STC104

Last updated

The STC104 switch, also known as the C104 switch in its early phases, is an asynchronous packet-routing chip that was designed for building high-performance point-to-point computer communication networks. It was developed by INMOS in the 1990s and was the first example of a general-purpose production packet routing chip. It was also the first routing chip to implement wormhole routing, to decouple packet size from the flow-control protocol, and to implement interval and two-phase randomized routing. [1] [2]

Contents

The STC104 has 32 bidirectional communication links, called DS-Links, that each operate at 100 Mbit/s. These links are connected by a non-blocking crossbar that allows simultaneous transmission of packets between all input and output links.

Switching

The STC104 uses wormhole switching to reduce latency and the per-link buffering requirement. Wormhole switching works by splitting packets into fixed-size chunks (called flits) for transmission, allowing the packet to be pipelined in the network. The first header flit opens a route (or circuit) through each switch in the network, allowing subsequent flits to experience no switching delay. The final flit closes the route. [3]

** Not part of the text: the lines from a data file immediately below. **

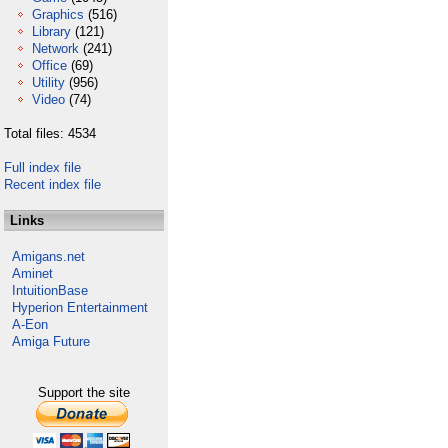
Graphics
(516)
Library
(121)
Network
(241)
Office
(69)
Utility
(956)
Video
(74)
Total files: 4534
Full index file
Recent index file
Links
Amigans.net
Aminet
IntuitionBase
Hyperion Entertainment
A-Eon
Amiga Future
Support the site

Since the header flit can proceed independently of the subsequent flits, the latency of the packet is independent of its size. Consequently, the amount of buffering provided by links can also be chosen independently of the packet size. Furthermore, the total buffering requirement is small since, typically, only a small number of flits need to be stored for each link. This is in contrast to store-and-forward switching, where a whole packet must be buffered at each link end point.

Routing

Messages are routed in networks of C104s using interval routing. [4] In a network where each destination is uniquely numbered, interval routing associates non-overlapping, contiguous ranges of destinations with each output link. An output link for a packet is chosen by comparing the destination (contained in the packet's header) to each interval and choosing the one that contains the destination. [5] The benefits of interval routing are that it is sufficient to provide deterministic routing on a range of network topologies and that can be implemented simply with a table-based lookup, so it delivers routing decisions with low latency. Interval routing can be used to implement efficient routing strategies for many classes of regular network topology. [6]

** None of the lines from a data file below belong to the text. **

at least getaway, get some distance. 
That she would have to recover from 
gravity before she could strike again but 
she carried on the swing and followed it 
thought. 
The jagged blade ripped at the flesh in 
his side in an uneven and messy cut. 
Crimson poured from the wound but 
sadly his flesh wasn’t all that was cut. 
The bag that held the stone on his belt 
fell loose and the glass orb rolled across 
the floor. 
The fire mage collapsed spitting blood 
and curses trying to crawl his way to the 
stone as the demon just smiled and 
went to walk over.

In some networks, multiple links will connect to the same STC104 or processor endpoint, or to a set of equivalent devices. In this circumstance, the STC104 provides a mechanism for grouped adaptive routing, where bundles of links can share the same interval and a link is chosen adaptively from a bundle based on its availability. [7] This mechanism makes efficient use of the available link bandwidth by ensuring a packet does not wait for a link while another equivalent one is available.

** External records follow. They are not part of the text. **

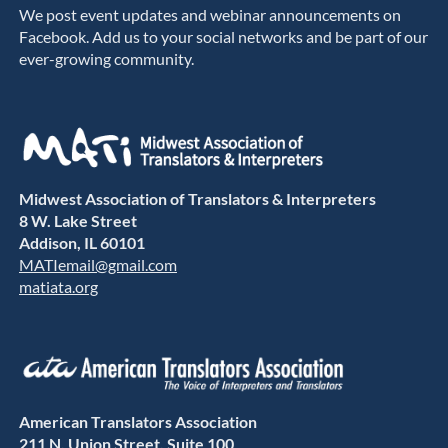
We post event updates and webinar announcements on
Facebook. Add us to your social networks and be part of our
ever-growing community.
Midwest Association of Translators & Interpreters
8 W. Lake Street
Addison, IL 60101
MATIemail@gmail.com
matiata.org
American Translators Association
211 N. Union Street, Suite 100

An additional ability of interval routing is to partition the network into independent sub networks. This can be used to prevent deadlock or to separate high-priority traffic to travel without contention.

Header deletion

To support routing in hierarchical networks, such as multi-stage butterfly or Clos networks, the STC104 provides a mechanism for header deletion. Each output link that is connected to the next level of the hierarchy can be programmed to discard the header, so that the packet is subsequently routed by the new packet header, which immediately precedes the deleted one. [8]

Header deletion can also be used to implement two-phase randomized routing. Two-phase randomized routing is a method for preventing network contention and it works by routing packets to a randomly chosen intermediate node, before routing it to the destination. [9] The effect is to reduce all traffic to an average worst case with predictable latency and bandwidth. Two-phase randomized routing is implemented by the STC104 by setting up links where traffic enters the network to prepend a header with a random destination. The destination is another STC104 device, which recognises the header and discards it before routing it to its actual destination.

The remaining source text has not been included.